EXERCISE:
Repeat every record below exactly as written.

* * * * *

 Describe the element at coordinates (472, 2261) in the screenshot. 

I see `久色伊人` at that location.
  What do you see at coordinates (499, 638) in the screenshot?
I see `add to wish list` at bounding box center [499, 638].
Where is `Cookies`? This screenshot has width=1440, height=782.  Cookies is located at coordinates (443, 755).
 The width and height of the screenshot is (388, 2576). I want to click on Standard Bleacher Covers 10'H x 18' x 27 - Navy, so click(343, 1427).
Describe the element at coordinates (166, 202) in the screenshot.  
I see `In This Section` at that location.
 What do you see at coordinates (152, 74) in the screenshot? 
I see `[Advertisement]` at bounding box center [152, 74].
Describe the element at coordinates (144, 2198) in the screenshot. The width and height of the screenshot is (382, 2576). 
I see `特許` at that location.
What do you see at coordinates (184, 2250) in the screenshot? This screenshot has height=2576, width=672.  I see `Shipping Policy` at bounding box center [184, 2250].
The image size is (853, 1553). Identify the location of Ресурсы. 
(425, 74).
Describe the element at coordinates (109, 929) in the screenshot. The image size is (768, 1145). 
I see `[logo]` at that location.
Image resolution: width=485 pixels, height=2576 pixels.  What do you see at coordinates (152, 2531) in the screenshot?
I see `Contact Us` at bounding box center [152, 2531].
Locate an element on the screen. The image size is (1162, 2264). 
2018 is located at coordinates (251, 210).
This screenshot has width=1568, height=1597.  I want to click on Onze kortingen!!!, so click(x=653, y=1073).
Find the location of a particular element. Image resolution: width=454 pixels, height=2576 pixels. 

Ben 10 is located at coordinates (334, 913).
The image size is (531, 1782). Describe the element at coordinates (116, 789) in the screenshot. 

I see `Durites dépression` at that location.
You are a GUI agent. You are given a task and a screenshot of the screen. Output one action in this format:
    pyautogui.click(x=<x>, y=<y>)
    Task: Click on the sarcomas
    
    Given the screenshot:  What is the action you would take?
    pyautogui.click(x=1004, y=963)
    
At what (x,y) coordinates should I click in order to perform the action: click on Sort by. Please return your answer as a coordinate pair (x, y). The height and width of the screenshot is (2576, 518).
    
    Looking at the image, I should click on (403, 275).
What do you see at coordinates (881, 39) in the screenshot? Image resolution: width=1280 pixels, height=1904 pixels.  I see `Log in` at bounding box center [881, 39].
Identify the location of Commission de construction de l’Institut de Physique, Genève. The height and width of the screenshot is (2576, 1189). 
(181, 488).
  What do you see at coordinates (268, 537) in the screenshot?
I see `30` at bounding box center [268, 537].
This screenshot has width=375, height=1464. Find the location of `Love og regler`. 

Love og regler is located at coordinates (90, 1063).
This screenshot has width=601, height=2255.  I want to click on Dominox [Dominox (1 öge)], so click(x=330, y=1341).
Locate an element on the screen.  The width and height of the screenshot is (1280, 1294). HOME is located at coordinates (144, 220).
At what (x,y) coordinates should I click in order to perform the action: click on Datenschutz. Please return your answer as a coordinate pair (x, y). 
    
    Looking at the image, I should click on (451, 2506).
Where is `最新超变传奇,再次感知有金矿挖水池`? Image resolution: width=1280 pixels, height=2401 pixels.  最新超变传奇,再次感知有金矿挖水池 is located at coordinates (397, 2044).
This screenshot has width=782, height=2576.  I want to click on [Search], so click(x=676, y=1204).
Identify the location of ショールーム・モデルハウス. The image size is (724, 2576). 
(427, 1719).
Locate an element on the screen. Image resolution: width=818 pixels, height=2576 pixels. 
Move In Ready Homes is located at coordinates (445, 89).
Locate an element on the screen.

* * * * *

EXERCISE RESULT:
 Describe the element at coordinates (472, 2261) in the screenshot. 

I see `久色伊人` at that location.
  What do you see at coordinates (499, 638) in the screenshot?
I see `add to wish list` at bounding box center [499, 638].
Where is `Cookies`? This screenshot has width=1440, height=782.  Cookies is located at coordinates (443, 755).
 The width and height of the screenshot is (388, 2576). I want to click on Standard Bleacher Covers 10'H x 18' x 27 - Navy, so click(343, 1427).
Describe the element at coordinates (166, 202) in the screenshot.  
I see `In This Section` at that location.
 What do you see at coordinates (152, 74) in the screenshot? 
I see `[Advertisement]` at bounding box center [152, 74].
Describe the element at coordinates (144, 2198) in the screenshot. The width and height of the screenshot is (382, 2576). 
I see `特許` at that location.
What do you see at coordinates (184, 2250) in the screenshot? This screenshot has height=2576, width=672.  I see `Shipping Policy` at bounding box center [184, 2250].
The image size is (853, 1553). Identify the location of Ресурсы. 
(425, 74).
Describe the element at coordinates (109, 929) in the screenshot. The image size is (768, 1145). 
I see `[logo]` at that location.
Image resolution: width=485 pixels, height=2576 pixels.  What do you see at coordinates (152, 2531) in the screenshot?
I see `Contact Us` at bounding box center [152, 2531].
Locate an element on the screen. The image size is (1162, 2264). 
2018 is located at coordinates (251, 210).
This screenshot has width=1568, height=1597.  I want to click on Onze kortingen!!!, so click(x=653, y=1073).
Find the location of a particular element. Image resolution: width=454 pixels, height=2576 pixels. 

Ben 10 is located at coordinates (334, 913).
The image size is (531, 1782). Describe the element at coordinates (116, 789) in the screenshot. 

I see `Durites dépression` at that location.
You are a GUI agent. You are given a task and a screenshot of the screen. Output one action in this format:
    pyautogui.click(x=<x>, y=<y>)
    Task: Click on the sarcomas
    
    Given the screenshot:  What is the action you would take?
    pyautogui.click(x=1004, y=963)
    
At what (x,y) coordinates should I click in order to perform the action: click on Sort by. Please return your answer as a coordinate pair (x, y). The height and width of the screenshot is (2576, 518).
    
    Looking at the image, I should click on (403, 275).
What do you see at coordinates (881, 39) in the screenshot? Image resolution: width=1280 pixels, height=1904 pixels.  I see `Log in` at bounding box center [881, 39].
Identify the location of Commission de construction de l’Institut de Physique, Genève. The height and width of the screenshot is (2576, 1189). 
(181, 488).
  What do you see at coordinates (268, 537) in the screenshot?
I see `30` at bounding box center [268, 537].
This screenshot has width=375, height=1464. Find the location of `Love og regler`. 

Love og regler is located at coordinates (90, 1063).
This screenshot has width=601, height=2255.  I want to click on Dominox [Dominox (1 öge)], so click(x=330, y=1341).
Locate an element on the screen.  The width and height of the screenshot is (1280, 1294). HOME is located at coordinates (144, 220).
At what (x,y) coordinates should I click in order to perform the action: click on Datenschutz. Please return your answer as a coordinate pair (x, y). 
    
    Looking at the image, I should click on (451, 2506).
Where is `最新超变传奇,再次感知有金矿挖水池`? Image resolution: width=1280 pixels, height=2401 pixels.  最新超变传奇,再次感知有金矿挖水池 is located at coordinates (397, 2044).
This screenshot has width=782, height=2576.  I want to click on [Search], so click(x=676, y=1204).
Identify the location of ショールーム・モデルハウス. The image size is (724, 2576). 
(427, 1719).
Locate an element on the screen. Image resolution: width=818 pixels, height=2576 pixels. 
Move In Ready Homes is located at coordinates (445, 89).
Locate an element on the screen.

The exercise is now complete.